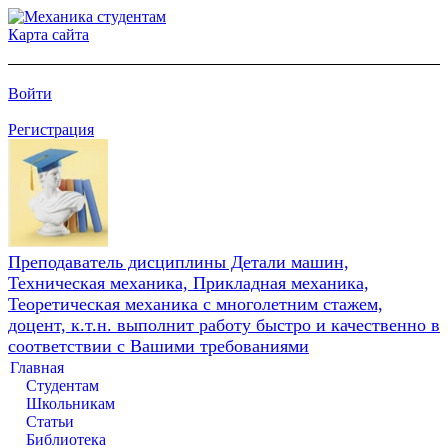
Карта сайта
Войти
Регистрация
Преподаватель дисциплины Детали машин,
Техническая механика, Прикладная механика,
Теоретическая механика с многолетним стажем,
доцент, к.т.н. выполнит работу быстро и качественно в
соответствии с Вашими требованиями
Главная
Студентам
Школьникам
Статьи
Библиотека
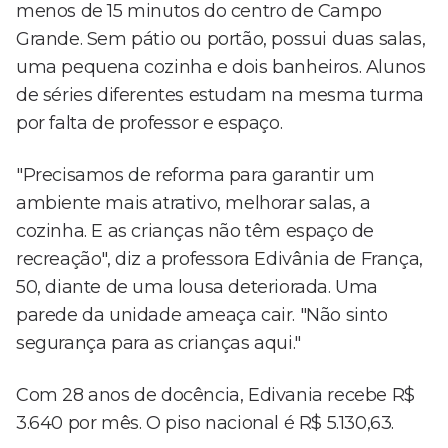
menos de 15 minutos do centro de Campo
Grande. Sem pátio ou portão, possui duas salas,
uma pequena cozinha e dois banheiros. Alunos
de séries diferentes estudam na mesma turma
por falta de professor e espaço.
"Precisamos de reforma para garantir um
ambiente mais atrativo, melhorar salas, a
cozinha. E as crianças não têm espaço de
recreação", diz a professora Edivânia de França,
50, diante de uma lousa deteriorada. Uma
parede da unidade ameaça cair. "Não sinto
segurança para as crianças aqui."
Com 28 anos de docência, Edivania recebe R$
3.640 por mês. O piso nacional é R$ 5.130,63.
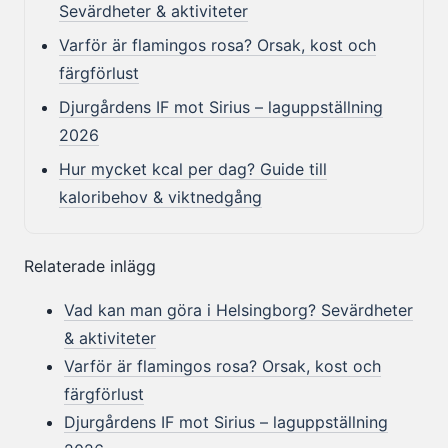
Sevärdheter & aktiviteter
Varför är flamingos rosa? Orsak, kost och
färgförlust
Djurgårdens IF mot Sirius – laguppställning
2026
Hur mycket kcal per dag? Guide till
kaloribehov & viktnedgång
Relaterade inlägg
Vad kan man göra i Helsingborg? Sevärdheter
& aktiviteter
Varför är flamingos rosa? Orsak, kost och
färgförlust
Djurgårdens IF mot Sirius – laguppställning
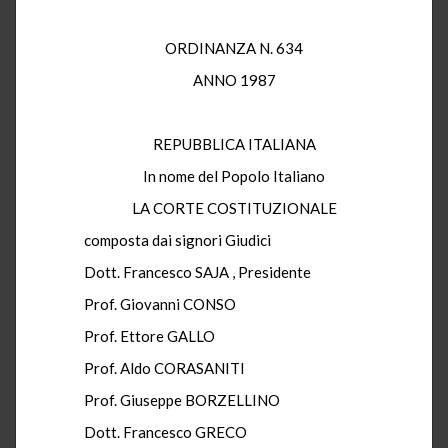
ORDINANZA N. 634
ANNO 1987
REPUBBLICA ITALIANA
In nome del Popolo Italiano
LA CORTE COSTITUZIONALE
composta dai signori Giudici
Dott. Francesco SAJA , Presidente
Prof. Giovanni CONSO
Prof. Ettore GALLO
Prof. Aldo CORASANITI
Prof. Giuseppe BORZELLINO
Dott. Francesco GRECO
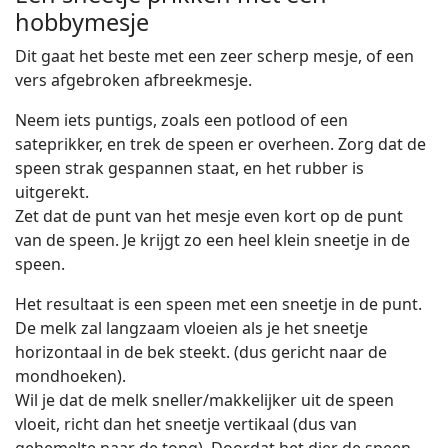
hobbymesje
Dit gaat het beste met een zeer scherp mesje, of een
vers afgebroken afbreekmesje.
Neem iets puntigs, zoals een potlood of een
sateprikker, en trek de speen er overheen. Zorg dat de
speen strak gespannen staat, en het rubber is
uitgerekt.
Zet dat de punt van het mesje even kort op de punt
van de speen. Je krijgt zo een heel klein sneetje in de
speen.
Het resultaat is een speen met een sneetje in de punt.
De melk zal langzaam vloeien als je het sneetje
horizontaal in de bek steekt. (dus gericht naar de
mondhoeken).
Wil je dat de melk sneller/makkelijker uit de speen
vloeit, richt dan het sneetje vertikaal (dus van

******

■ **Problem to solve**
Reproduce each line from the listing above that includes the word "sneetje".

■ **Exercise response**
van de speen. Je krijgt zo een heel klein sneetje in de
Het resultaat is een speen met een sneetje in de punt.
De melk zal langzaam vloeien als je het sneetje
vloeit, richt dan het sneetje vertikaal (dus van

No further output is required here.